Market structure & the instruments
Perpetual swaps, funding rates, basis, open interest, and who you're trading against.
The two main instruments
Perpetual swap (perp)
- Expiry
- None — holds indefinitely
- Anchoring mechanism
- Funding rate (every 8h)
- Price vs spot
- ≈ spot always
- Market share
- ~95% of volume
- Primary use
- Leverage + speculation
Dated future (quarterly)
- Expiry
- Fixed (Mar/Jun/Sep/Dec)
- Anchoring mechanism
- Basis decays to zero
- Price vs spot
- Trades at premium/discount
- Market share
- ~5% of volume
- Primary use
- Carry trades + hedging
What keeps a perpetual swap's price anchored to spot?

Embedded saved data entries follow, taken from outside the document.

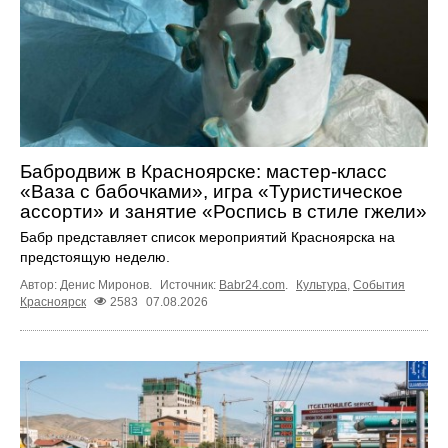
Бабродвиж в Красноярске: мастер-класс
«Ваза с бабочками», игра «Туристическое
ассорти» и занятие «Роспись в стиле гжели»
Бабр представляет список мероприятий Красноярска на
предстоящую неделю.
Автор: Денис Миронов.
Источник:
Babr24.com
.
Культура
,
События
Красноярск
2583
07.08.2026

Roughly what share of crypto-derivatives volume is perpetual swaps?
Funding rate mechanism
The funding rate is the heartbeat of the perpetual swap. Since perps have no expiry, there is no natural convergence to spot. The funding rate is a synthetic mechanism that forces convergence every 8 hours.
When price trades above spot (too many longs): longs pay shorts → incentive to close longs → price pushed down. When price trades below spot (too many shorts): shorts pay longs → incentive to close shorts → price pushed up.

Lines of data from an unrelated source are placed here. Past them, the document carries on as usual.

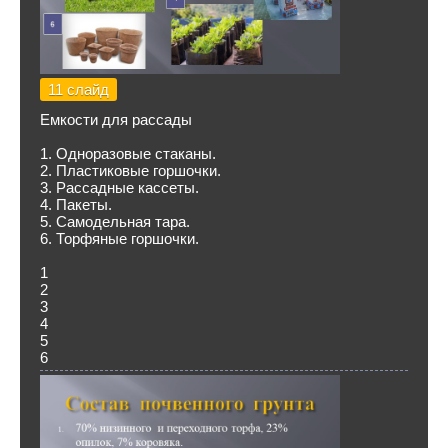
11 слайд
Емкости для рассады
1. Одноразовые стаканы.
2. Пластиковые горшочки.
3. Рассадные кассеты.
4. Пакеты.
5. Самодельная тара.
6. Торфяные горшочки.
1
2
3
4
5
6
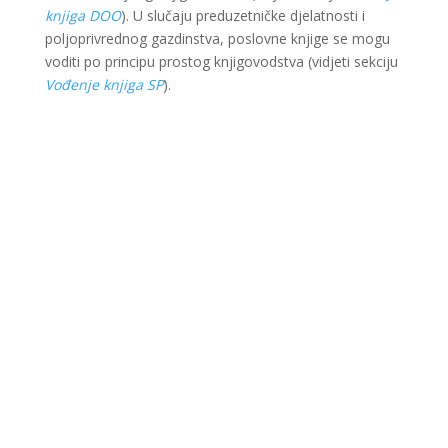
knjiga DOO
). U slučaju preduzetničke djelatnosti i
poljoprivrednog gazdinstva, poslovne knjige se mogu
voditi po principu prostog knjigovodstva (vidjeti sekciju
Vođenje knjiga SP
).
Ova web stranica je kreirana i održavana kroz
finansijsku pomoć Evropske unije i Ministarstva za
ekonomsku saradnju i razvoj Savezne Republike
Njemačke. Sadržaj je isključiva odgovornost Lokalnog
partnerstva za zapošljavanje Krajina i ne odražava
nužno stav Evropske unije i vlade SR Njemačke.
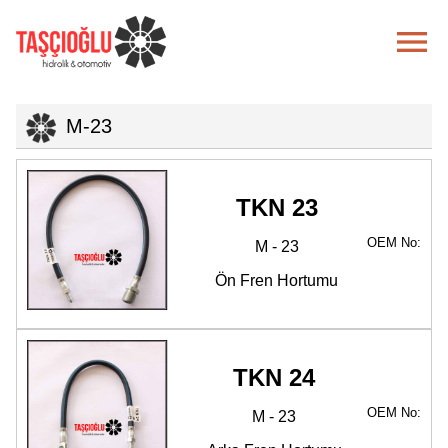

M-23
TKN 23
OEM No:
M - 23
Ön Fren Hortumu
TKN 24
OEM No:
M - 23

When the perp trades ABOVE spot, who pays whom?
Open interest signal matrix
OI ↑ + Price ↑
New longs entering with conviction. Trend is being driven by fresh capital. Bullish confirmation — strongest trend signal.
OI ↑ + Price ↓
New shorts entering with conviction. Bearish pressure backed by real money. Trend continuation likely.
OI ↓ + Price ↑
Short covering — shorts closing (forced buying). Rally has less conviction. Buying pressure fades when shorts are covered.
OI ↓ + Price ↓
Long liquidation cascade. Self-reinforcing: forced selling hits the order book → more liquidations. Watch for violent overshoot.